_DATA TO USE:_
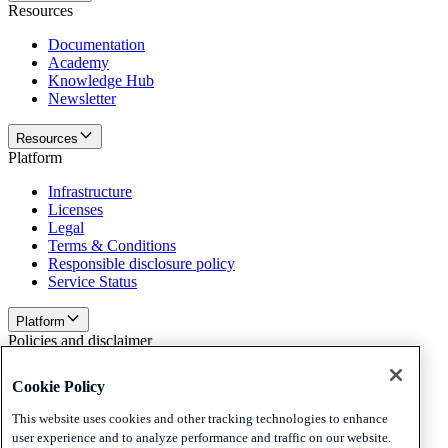
Resources
Documentation
Academy
Knowledge Hub
Newsletter
Resources
Platform
Infrastructure
Licenses
Legal
Terms & Conditions
Responsible disclosure policy
Service Status
Platform
Policies and disclaimer
Privacy
Cookie Policy
Cookies
Disclaimer
This website uses cookies and other tracking technologies to enhance
user experience and to analyze performance and traffic on our website.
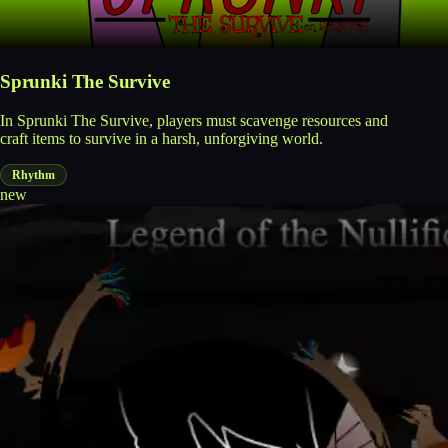
Sprunki The Survive
In Sprunki The Survive, players must scavenge resources and
craft items to survive in a harsh, unforgiving world.
Rhythm
new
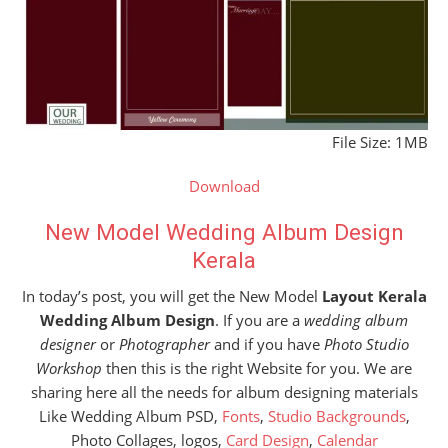
File Size: 1MB
Download
New Model Wedding Album Design
Kerala
In today’s post, you will get the New Model
Layout Kerala
Wedding Album Design
. If you are a
wedding album
designer
or
Photographer
and if you have
Photo Studio
Workshop
then this is the right Website for you. We are
sharing here all the needs for album designing materials
Like Wedding Album PSD,
Fonts
,
Studio Backgrounds
,
Photo Collages, logos,
Card Design
,
Calendar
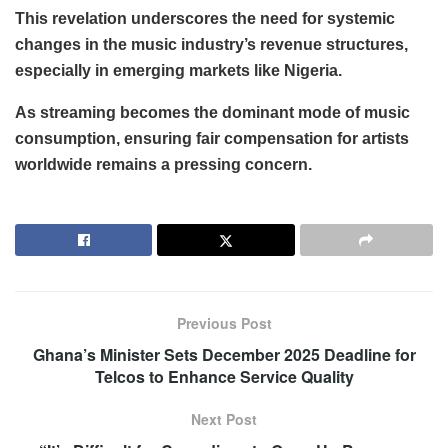
This revelation underscores the need for systemic
changes in the music industry’s revenue structures,
especially in emerging markets like Nigeria.
As streaming becomes the dominant mode of music
consumption, ensuring fair compensation for artists
worldwide remains a pressing concern.
Previous Post
Ghana’s Minister Sets December 2025 Deadline for
Telcos to Enhance Service Quality
Next Post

_WORK ORDER:_ The records above, minus their pictures, are to be returned verbatim.

_RESPONSE BELOW:_
Resources
Documentation
Academy
Knowledge Hub
Newsletter
Resources
Platform
Infrastructure
Licenses
Legal
Terms & Conditions
Responsible disclosure policy
Service Status
Platform
Policies and disclaimer
Privacy
Cookie Policy
Cookies
Disclaimer
This website uses cookies and other tracking technologies to enhance
user experience and to analyze performance and traffic on our website.
Sprunki The Survive
In Sprunki The Survive, players must scavenge resources and
craft items to survive in a harsh, unforgiving world.
Rhythm
new
File Size: 1MB
Download
New Model Wedding Album Design
Kerala
In today’s post, you will get the New Model
Layout Kerala
Wedding Album Design
. If you are a
wedding album
designer
or
Photographer
and if you have
Photo Studio
Workshop
then this is the right Website for you. We are
sharing here all the needs for album designing materials
Like Wedding Album PSD,
Fonts
,
Studio Backgrounds
,
Photo Collages, logos,
Card Design
,
Calendar
This revelation underscores the need for systemic
changes in the music industry’s revenue structures,
especially in emerging markets like Nigeria.
As streaming becomes the dominant mode of music
consumption, ensuring fair compensation for artists
worldwide remains a pressing concern.
Previous Post
Ghana’s Minister Sets December 2025 Deadline for
Telcos to Enhance Service Quality
Next Post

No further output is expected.